Advertisers spent an estimated $515 million last year for the 7 a.m. to 9 a.m. time slot, according to Kantar Media, and it is among the more profitable parts of a network's schedule, according to Jon Swallen, Kantar's chief research officer.
"Today's" share of that market has dropped to 50.1 percent from 59.1 percent in 2010, according to Kantar's numbers.
"You used to be able to just buy 'Today' and maybe a little CBS," said Aaron Cohen, chief media negotiator for Horizon Media. The marketing and advertising firm buys morning show ads for clients that include Geico, Capital One and Weight Watchers.
Cohen said "Today" is still valuable to advertisers because it trails "Good Morning America" by a just tiny margin among women 25 to 54, a key morning demographic.
Turning around the morning program has been a focus of Comcast, which bought control of NBC Universal in 2011 and installed former Comcast Cable President Steve Burke as chief executive of the TV and film unit. The company brought in Patricia Fili-Krushel, an ally of Burke, to oversee business operations of the news division, as well as cable channels MSNBC and CNBC.

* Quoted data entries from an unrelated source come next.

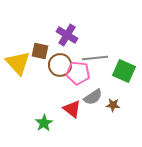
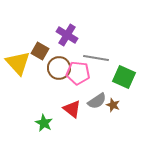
brown square: rotated 18 degrees clockwise
gray line: moved 1 px right; rotated 15 degrees clockwise
brown circle: moved 1 px left, 3 px down
green square: moved 6 px down
gray semicircle: moved 4 px right, 4 px down
brown star: rotated 16 degrees clockwise
green star: rotated 12 degrees counterclockwise
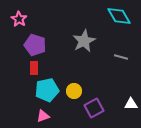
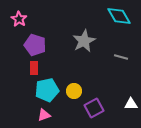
pink triangle: moved 1 px right, 1 px up
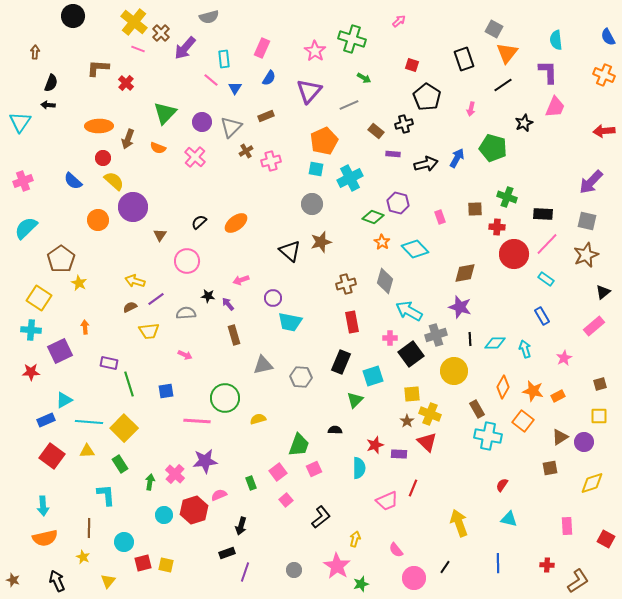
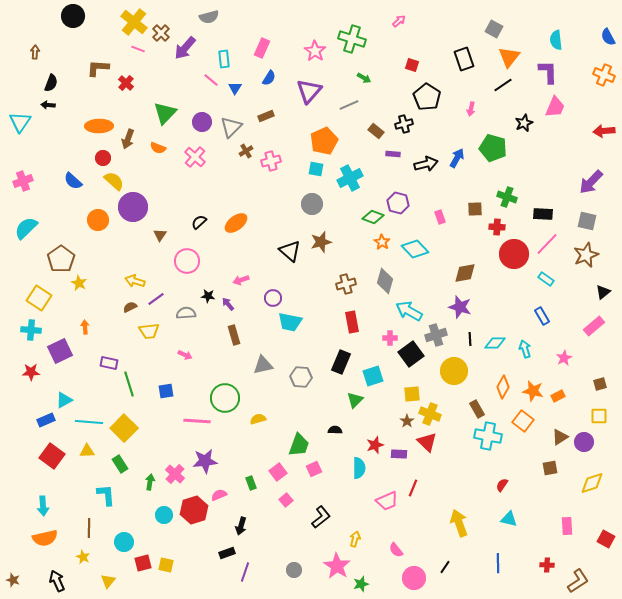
orange triangle at (507, 53): moved 2 px right, 4 px down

The job of overhauling the show was given to Deborah Turness, a former ITV executive in Britain who oversees the NBC News division, including breaking news coverage at its bureaus as well as shows including "NBC Nightly News with Brian Williams," the "Today" show, "Meet the Press" and "Dateline."
"We are a news show. I'll say it again. We are a news show," Turness told reporters. "We must be ambitious, we must be enterprising," she said.
To rebuild the audience, Turness says the show will stress exclusives and breaking news stories in a lineup that regularly features cooking segments, outdoor concerts and wacky YouTube videos.
She listed some recent "Today" exclusives, including an interview with cooking show cost Paula Deen, who had been involved in a scandal, an interview with the lawyer for convicted national securities leaker Bradley Manning, who revealed his client wanted a sex change, and interrogation tapes with Ariel Castro, who was convicted of holding three women hostage in a Cleveland home.
The hub of the show will be a new set, which features a desk area for hosts that can rotate 360 degrees, state of the art weather screens for Roker, bright orange couches, and Daly's new digital set, which will allow him to chat with guests after they appear on the main set.
The space is also designed for social media interaction with guests, including live stream interviews, and real-time analysis of social data and reactions from the web.
NBC did not say what it spent on the upgrades.
The news bent Turness intends to install at "Today" is a bid to stop the advance of the "CBS This Morning," which is in third place but has closed the gap since launching in January 2012. Hosted by Charlie Rose, Gayle King and Norah O'Donnell, it has positioned itself as a hard-news alternative to its two more heavily viewed competitors.
"CBS This Morning" has averaged 2.8 million total viewers so far this season, up 13 percent from a year earlier, but still about 1.8 million behind the No. 2 "Today."
"NBC doesn't really think about CBS, but they might need to in the future," said Brian Stelter, a New York Times reporter and author of "Top of the Morning: Inside the Cutthroat World of Morning TV."